What this task involves
Your reply should be an exact copy of every entry, with the pictures removed.

Materials provided
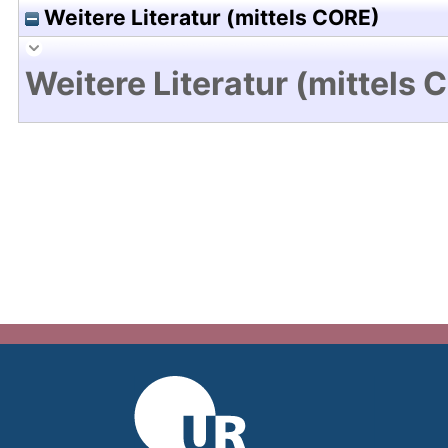
Weitere Literatur (mittels CORE)
Weitere Literatur (mittels 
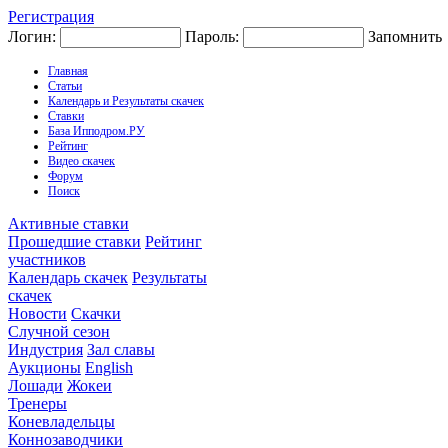
Регистрация
Логин:
Пароль:
Запомнить
Главная
Статьи
Календарь и Результаты скачек
Ставки
База Ипподром.РУ
Рейтинг
Видео скачек
Форум
Поиск
Активные ставки
Прошедшие ставки
Рейтинг
участников
Календарь скачек
Результаты
скачек
Новости
Скачки
Случной сезон
Индустрия
Зал славы
Аукционы
English
Лошади
Жокеи
Тренеры
Коневладельцы
Коннозаводчики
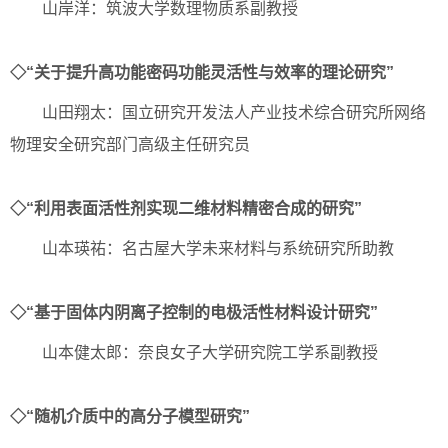
山岸洋：筑波大学数理物质系副教授
◇“关于提升高功能密码功能灵活性与效率的理论研究”
山田翔太：国立研究开发法人产业技术综合研究所网络
物理安全研究部门高级主任研究员
◇“利用表面活性剂实现二维材料精密合成的研究”
山本瑛祐：名古屋大学未来材料与系统研究所助教
◇“基于固体内阴离子控制的电极活性材料设计研究”
山本健太郎：奈良女子大学研究院工学系副教授
◇“随机介质中的高分子模型研究”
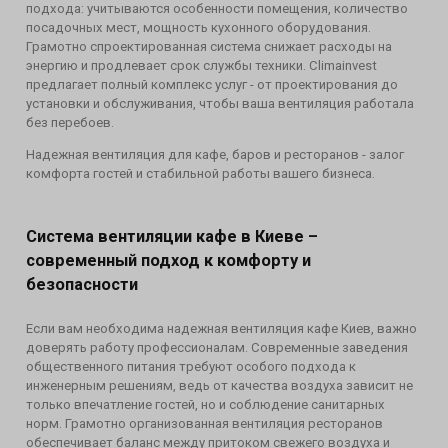
подхода: учитываются особенности помещения, количество
посадочных мест, мощность кухонного оборудования.
Грамотно спроектированная система снижает расходы на
энергию и продлевает срок службы техники. Climainvest
предлагает полный комплекс услуг - от проектирования до
установки и обслуживания, чтобы ваша вентиляция работала
без перебоев.
Надежная вентиляция для кафе, баров и ресторанов - залог
комфорта гостей и стабильной работы вашего бизнеса.
Система вентиляции кафе в Киеве –
современный подход к комфорту и
безопасности
Если вам необходима надежная вентиляция кафе Киев, важно
доверять работу профессионалам. Современные заведения
общественного питания требуют особого подхода к
инженерным решениям, ведь от качества воздуха зависит не
только впечатление гостей, но и соблюдение санитарных
норм. Грамотно организованная вентиляция ресторанов
обеспечивает баланс между притоком свежего воздуха и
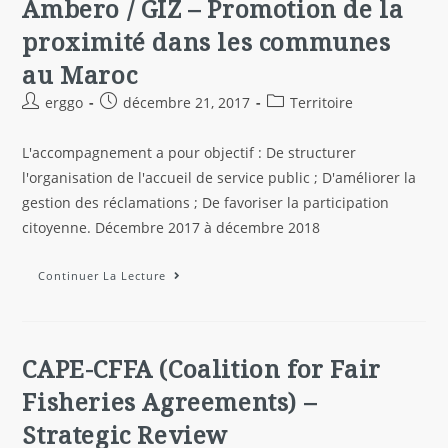
Ambero / GIZ – Promotion de la
proximité dans les communes
au Maroc
erggo
décembre 21, 2017
Territoire
L'accompagnement a pour objectif : De structurer
l'organisation de l'accueil de service public ; D'améliorer la
gestion des réclamations ; De favoriser la participation
citoyenne. Décembre 2017 à décembre 2018
Continuer La Lecture
CAPE-CFFA (Coalition for Fair
Fisheries Agreements) –
Strategic Review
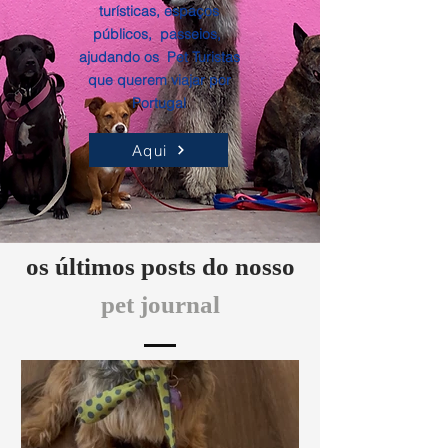
turísticas, espaços
públicos, passeios,
ajudando os Pet Turistas
que querem viajar por
Portugal
Aqui
os últimos posts do nosso
pet journal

Answer box
Weitere Literatur (mittels CORE)
Weitere Literatur (mittels 
Регистрация
Логин:
Пароль:
Запомнить
Главная
Статьи
Календарь и Результаты скачек
Ставки
База Ипподром.РУ
Рейтинг
Видео скачек
Форум
Поиск
Активные ставки
Прошедшие ставки
Рейтинг
участников
Календарь скачек
Результаты
скачек
Новости
Скачки
Случной сезон
Индустрия
Зал славы
Аукционы
English
Лошади
Жокеи
Тренеры
Коневладельцы
Коннозаводчики
山岸洋：筑波大学数理物质系副教授
◇“关于提升高功能密码功能灵活性与效率的理论研究”
山田翔太：国立研究开发法人产业技术综合研究所网络
物理安全研究部门高级主任研究员
◇“利用表面活性剂实现二维材料精密合成的研究”
山本瑛祐：名古屋大学未来材料与系统研究所助教
◇“基于固体内阴离子控制的电极活性材料设计研究”
山本健太郎：奈良女子大学研究院工学系副教授
◇“随机介质中的高分子模型研究”
подхода: учитываются особенности помещения, количество
посадочных мест, мощность кухонного оборудования.
Грамотно спроектированная система снижает расходы на
энергию и продлевает срок службы техники. Climainvest
предлагает полный комплекс услуг - от проектирования до
установки и обслуживания, чтобы ваша вентиляция работала
без перебоев.
Надежная вентиляция для кафе, баров и ресторанов - залог
комфорта гостей и стабильной работы вашего бизнеса.
Система вентиляции кафе в Киеве –
современный подход к комфорту и
безопасности
Если вам необходима надежная вентиляция кафе Киев, важно
доверять работу профессионалам. Современные заведения
общественного питания требуют особого подхода к
инженерным решениям, ведь от качества воздуха зависит не
только впечатление гостей, но и соблюдение санитарных
норм. Грамотно организованная вентиляция ресторанов
обеспечивает баланс между притоком свежего воздуха и
Ambero / GIZ – Promotion de la
proximité dans les communes
au Maroc
erggo
décembre 21, 2017
Territoire
L'accompagnement a pour objectif : De structurer
l'organisation de l'accueil de service public ; D'améliorer la
gestion des réclamations ; De favoriser la participation
citoyenne. Décembre 2017 à décembre 2018
Continuer La Lecture
CAPE-CFFA (Coalition for Fair
Fisheries Agreements) –
Strategic Review
turísticas, espaços
públicos, passeios,
ajudando os Pet Turistas
que querem viajar por
Portugal
Aqui
os últimos posts do nosso
pet journal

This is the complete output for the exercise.